One morning a call came in to the school office. 

"Hello, please mark William absent today. 

He's sick," said the caller. 

"Okay," said the receptionist. 

 "May I ask who is speaking?" 

"My uncle," said William.


​


----------



## Pappy

A doctor from Canada was having an affair with one of his female co-workers. One day she announced to him that she was pregnant with his child. The doctor gave her enough money to fly to California and live their until the child was born. He gave her instructions to send him a postcard with the word SAURKRAUT on it when she gave birth. About nine months later the doctor arrived home when his wife handed him a postcard. "Here ", she said. "This came in the mail today ". The doctor took the postcard and it read... SAURKRAUT SAURKRAUT SAURKRAUT TWO WITH WEINERS & ONE WITHOUT!"


----------



## OldBiker

John: Do you know how big the world's biggest nose was? 

 David: Eleven inches 

 John: That's not very long. 

 David: If it was any longer, it would be a foot.
​


----------



## Pappy




----------



## NancyNGA




----------



## Pappy




----------



## OldBiker

A man was standing in a line at a bank to withdraw cash. After an hour his turn came and he gave his bank details to the cashier. The cashier said, "I am sorry, sir. There's no cash." 

Fuming with anger, the man rushed to the manager's room and yelled at him. "You are a big bank and you don't have cash? Close my account!" he demanded. 

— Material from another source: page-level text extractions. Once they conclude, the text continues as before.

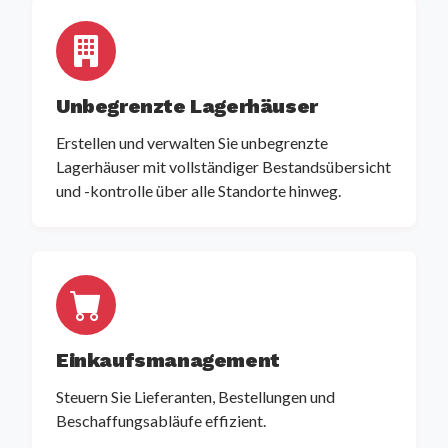
Unbegrenzte Lagerhäuser
Erstellen und verwalten Sie unbegrenzte
Lagerhäuser mit vollständiger Bestandsübersicht
und -kontrolle über alle Standorte hinweg.
Einkaufsmanagement
Steuern Sie Lieferanten, Bestellungen und
Beschaffungsabläufe effizient.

The manager pacified the man and rushed to the cashier. Minutes later he returned and the man asked, "Did you bring my cash or you are still running out of it?" 

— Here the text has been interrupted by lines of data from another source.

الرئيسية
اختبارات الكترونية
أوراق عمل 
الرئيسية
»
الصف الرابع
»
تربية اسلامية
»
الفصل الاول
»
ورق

The manager replied, "Sir, we have enough cash. Unfortunately, your account does not."


​


----------



## OldBiker

"If you'll make the toast and pour the juice, sweetheart," said Tracy, the newlywed bride, "breakfast will be ready." 

"Good, what are we having for breakfast?" asked Dewey, the new husband. 

"Toast and juice," Tracy replied.


----------



## OldBiker

The boss had listened in sympathetic silence as Mario went through the reasons why he needed, and felt he deserved, a raise.   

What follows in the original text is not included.